Endpoint domain contract (domaincontract)

domaincontract is a syntax-level regression guard for the resolver-owned Open, Accounts, MCP, and AppLink hosts used by the Go CLI. In production .go files it rejects:

  • string literals containing a resolver-owned host FQDN ({open,accounts,mcp,applink}.{feishu.cn,larksuite.com}), and
  • direct references to the SDK base-URL globals (FeishuBaseUrl / LarkBaseUrl) selected off an import of the SDK root package, which pick a host without going through the resolver. Unrelated identifiers sharing the name are not flagged.

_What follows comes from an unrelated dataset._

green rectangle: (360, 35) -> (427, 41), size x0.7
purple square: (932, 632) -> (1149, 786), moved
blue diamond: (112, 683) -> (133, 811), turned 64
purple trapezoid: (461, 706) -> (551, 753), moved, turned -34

Host literals are permitted only inside the resolver's ResolveEndpoints function body (internal/core/types.go) and in this rule's own host list (lint/domaincontract/scan.go); a helper elsewhere in the resolver file returning a hardcoded host is still rejected. Comments and _test.go files are not scanned. Literals are unquoted before matching (escape sequences cannot hide a host) and match case-insensitively, and dot-imports of the SDK root package are rejected outright (they would hide the globals from this parse-level guard). The forbidden-host list is bound to the resolver source by TestForbiddenHostsMatchResolver, so adding a resolver domain without updating the guard fails the lint module's tests.

This is not a general outbound-URL or data-flow analyzer. It does not inspect non-Go assets, hosts assembled from string fragments, SDK constructor option flow, or previously unknown Feishu/Lark hosts. The literal rule and code review remain the backstop for those cases.

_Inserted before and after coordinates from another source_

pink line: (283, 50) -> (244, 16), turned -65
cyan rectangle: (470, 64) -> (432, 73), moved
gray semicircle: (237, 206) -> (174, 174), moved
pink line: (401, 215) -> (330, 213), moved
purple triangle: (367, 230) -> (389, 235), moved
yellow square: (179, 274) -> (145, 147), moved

To add or change an outbound endpoint, edit the resolver — never hardcode a host.

Running

# from the repo root (one level above lint/)
go run -C lint . ..

-C lint switches Go's working directory to lint/; the .. argument is the repo root to scan (relative to lint/).

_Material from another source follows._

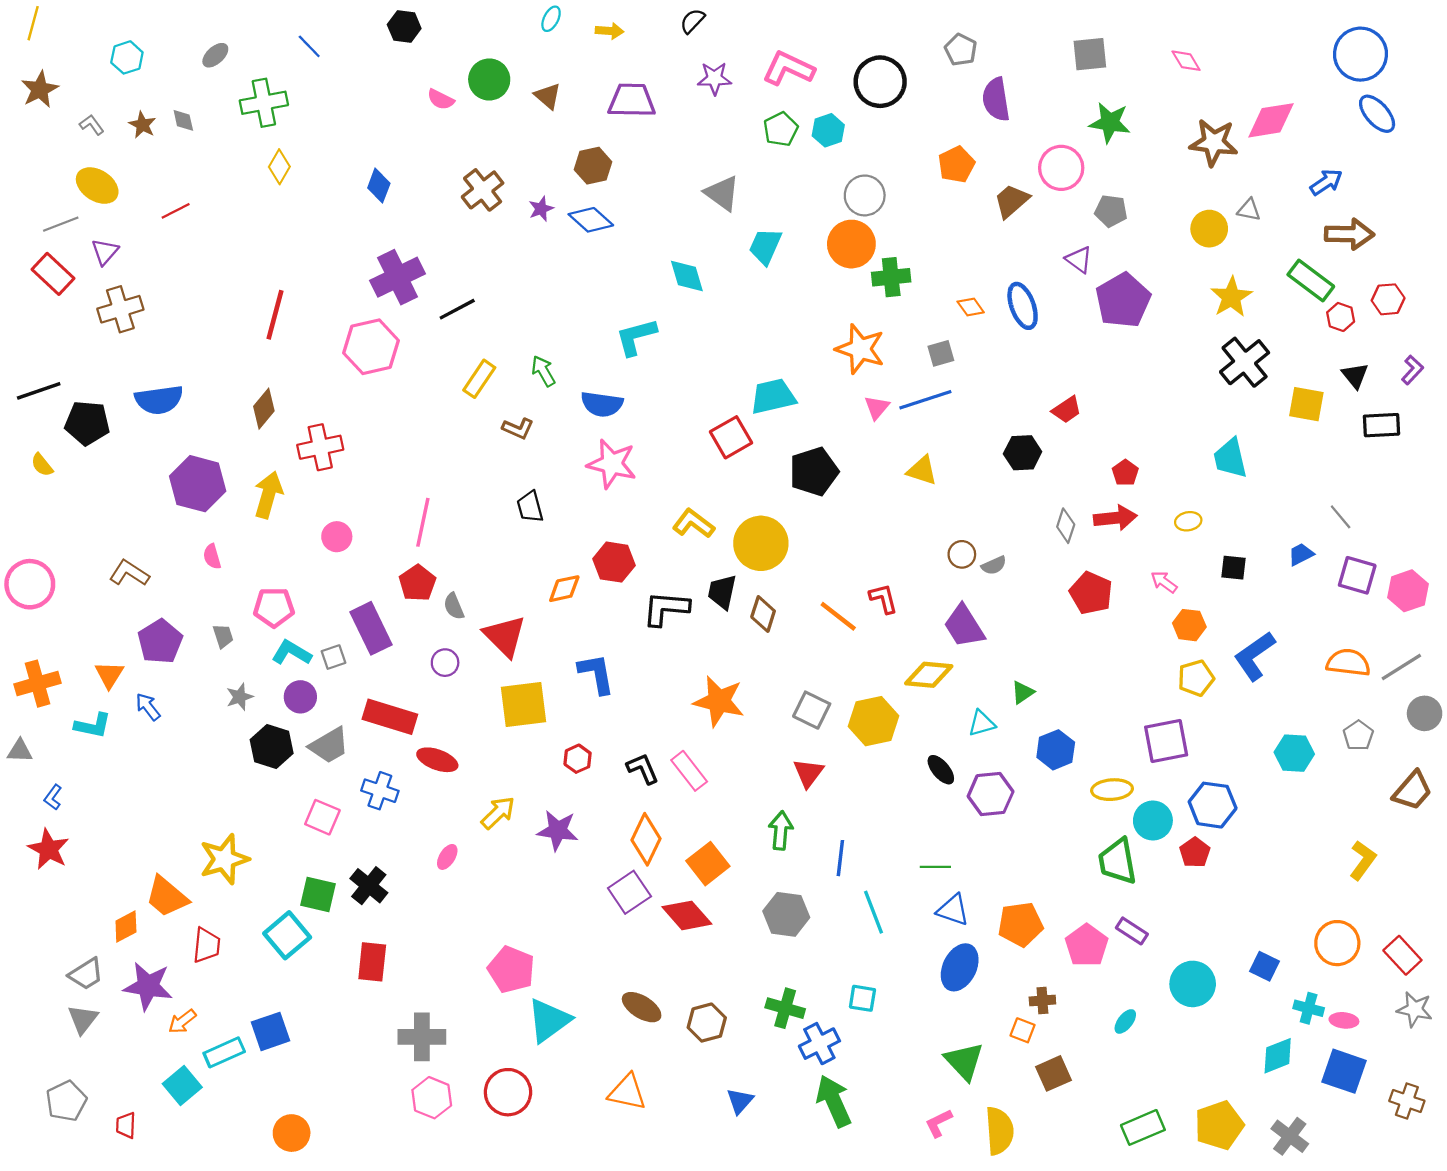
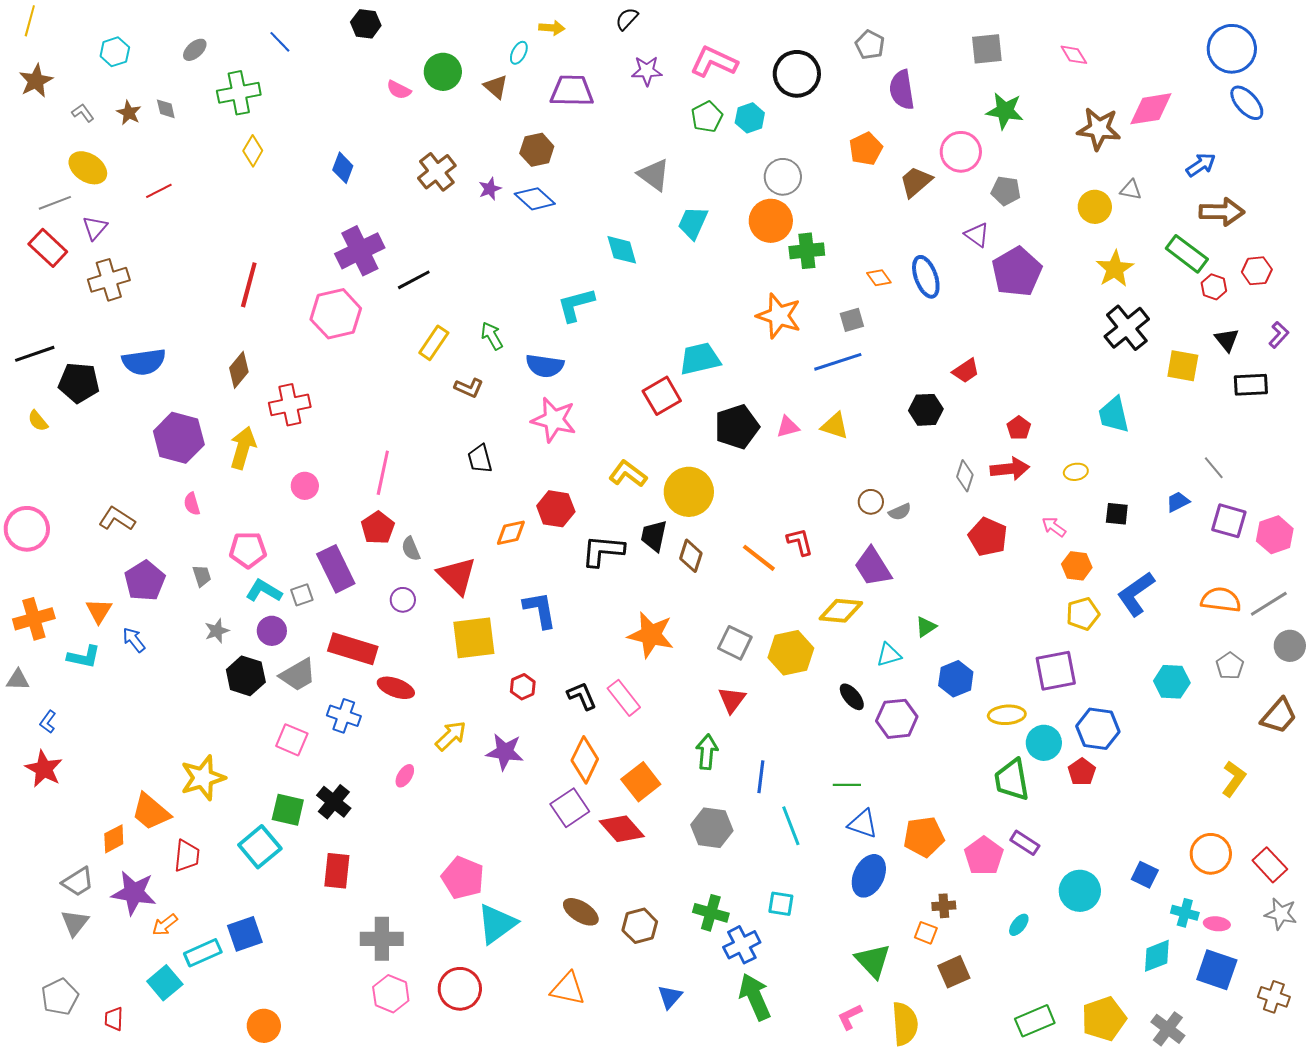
cyan ellipse: (551, 19) -> (519, 53), moved
pink triangle: (877, 407) -> (788, 427), moved, turned 35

CI: .github/workflows/ci.yml step Run source-contract lint guards (lintcheck).

Exit codes follow lint/main.go:

Code Meaning
0 no REJECT diagnostics (LABEL / WARNING are advisory)
1 one or more REJECT diagnostics
2 a domain's ScanRepo returned an error

Adding a new lint domain

  1. Create a sibling package: lint/<domain>/. Pick a name that reads like a category, not a list of rules (errscontract/ covers many error-contract rules; flagnaming/ would cover many flag-related rules).

  2. Inside the new package, expose one public entry:

    package <domain>
    
    import "github.com/larksuite/cli/lint/lintapi"
    
    // ScanRepo walks root and returns every violation produced by this
    // domain's checks. Domains MUST return []lintapi.Violation so the
    // top-level dispatcher can aggregate uniformly.
    func ScanRepo(root string) ([]lintapi.Violation, error) { ... }
    
  3. Per-rule files are named rule_<name>.go with sibling rule_<name>_test.go. Each rule function returns []lintapi.Violation. runner.go (or scan.go) composes the rules.

  4. Register the domain in lint/main.go:

    var scanners = []scanner{
        {name: "errscontract", fn: errscontract.ScanRepo},
        {name: "<domain>",     fn: <domain>.ScanRepo},  // ← add here
    }
    
  5. Verify locally:

    go test  -C lint ./...      # all domains' tests
    go run   -C lint . ..       # full scan against the repo
    
  6. Document the rules. If they enforce a contract that already has a spec (e.g. errs/ERROR_CONTRACT.md), add the lint entry to that contract's "CI guards" table. Otherwise create a short spec alongside the package.

Rule severity conventions (lintapi.Action)

Action Effect When to use
ActionReject exit 1, fails CI a contract violation that must be fixed before merge
ActionLabel stderr only; CI can grep for [needs-taxonomy-decision] and label the PR governance signal that asks a human to choose (e.g. ad_hoc_* subtype needs a taxonomy decision)
ActionWarning stderr only advisory hint surfaced to reviewers (typed scope unavailable, fallback to AST-only, etc.) — never gates merges

Only ActionReject contributes to a nonzero exit code; ActionLabel and ActionWarning are reviewer signal only.